Full diagram set: docs/c4-diagrams.md.

ArgoCD is optional for local dev. In production, ArgoCD syncs the Helm chart per team via ApplicationSet. See ArgoCD + Tekton architecture guide and argocd/applicationset.yaml.


DAG, baggage, and intercepts

The pipeline is driven by a stack DAG (directed acyclic graph): apps are nodes, downstream edges define who calls whom. Three propagation roles for the session header/baggage: originator (entry app, sets header), forwarder (middle, accepts and forwards), terminal (leaf, accepts only). On a PR run, only the changed app is built; intercepts route header-matching traffic to the PR pod. Full explanation: docs/DAG-AND-PROPAGATION.md.


Build images

Dedicated build images (one per tool) eliminate in-pod tool installation:

Image Base Contents
tekton-dag-build-node node:22-slim Node 22 + npm + jq
tekton-dag-build-maven maven:3.9-eclipse-temurin-21 JDK 21 + Maven + jq
tekton-dag-build-gradle eclipse-temurin:21-jdk JDK 21 + jq (apps use ./gradlew)
tekton-dag-build-python python:3.12-slim Python 3.12 + pip + jq
tekton-dag-build-php php:8.3-cli PHP 8.3 + Composer + zip ext + jq
tekton-dag-build-mirrord bitnami/kubectl:latest mirrord CLI + jq + socat
tekton-dag-orchestrator python:3.12-slim Flask orchestration service
./scripts/publish-build-images.sh          # compile images
./scripts/publish-orchestrator-image.sh    # orchestrator image

Baggage libraries

Standalone middleware extracted into publishable libraries under libs/. Apps consume these as dependencies.

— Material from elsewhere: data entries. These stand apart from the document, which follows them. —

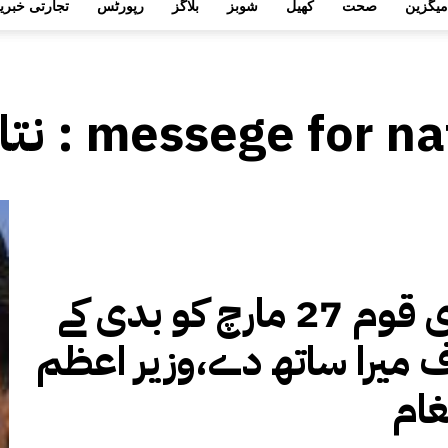
میگزین
صحت
کھیل
شوبز
بلاگز
رپورٹس
تجارتی خبری
messege for na
نتائج العلامات :
ساری قوم 27 مارچ کو بدی کے
 میرا ساتھ دے،وزیر اعظم
غام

Library Package Framework Location
baggage-spring-boot-starter Maven Spring Boot libs/baggage-spring-boot-starter/
baggage-servlet-filter Maven Spring Legacy / WAR libs/baggage-servlet-filter/
@tekton-dag/baggage npm Node (Express, Nitro, Vue) libs/baggage-node/
tekton-dag-baggage pip Flask / WSGI libs/baggage-python/
tekton-dag/baggage-middleware Composer PHP (PSR-15 + Guzzle) libs/baggage-php/

Build-time exclusion ensures production builds never include the library. See milestones/milestone-4.1.md.

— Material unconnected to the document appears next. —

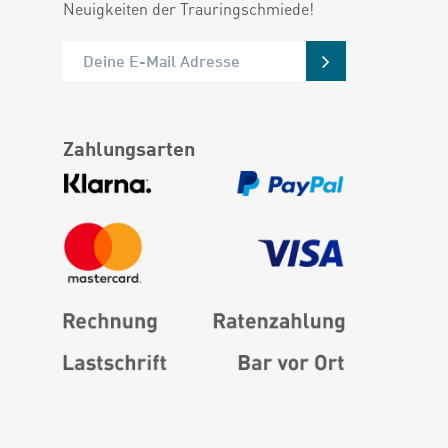
Neuigkeiten der Trauringschmiede!
Zahlungsarten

Orchestration service (M10)

In-cluster Flask service that replaces script-driven orchestration for production-like deployments.

Endpoint Method Description
/healthz GET Liveness probe
/readyz GET Readiness probe (stacks loaded count)
/api/stacks GET List registered stacks
/api/teams GET List team configs
/api/runs GET List recent PipelineRuns
/api/run POST Manual trigger (pr, bootstrap, or merge)
/api/bootstrap POST Trigger bootstrap pipeline
/webhook/github POST GitHub webhook handler
/api/reload POST Hot-reload stack and team configs

Deploy:

./scripts/publish-orchestrator-image.sh
kubectl create configmap tekton-dag-stacks --from-file=stacks/ -n tekton-pipelines
kubectl apply -f orchestrator/k8s-deployment.yaml

Or via Helm: ./helm/tekton-dag/package.sh && helm install tekton-dag ./helm/tekton-dag -n tekton-pipelines

See docs/m10-multi-team-architecture.md.


Management GUI (M11)

Vue 3 + Python/Flask management GUI that replaces the legacy reporting-gui/. Located in management-gui/.

Component Stack Location
Frontend Vue 3, Vite, Pinia, Vue Router, Vue Flow management-gui/frontend/
Backend Python 3, Flask, Kubernetes Python client management-gui/backend/

Features: Trigger pipeline runs (PR/bootstrap/merge), monitor runs with status polling, drill into run detail with TaskRuns, filter test results, interactive DAG visualization of stack dependencies, browse Git repos (branches/tags/commits/PRs across all stack repos), embedded Tekton Dashboard, multi-team switcher with per-cluster context resolution.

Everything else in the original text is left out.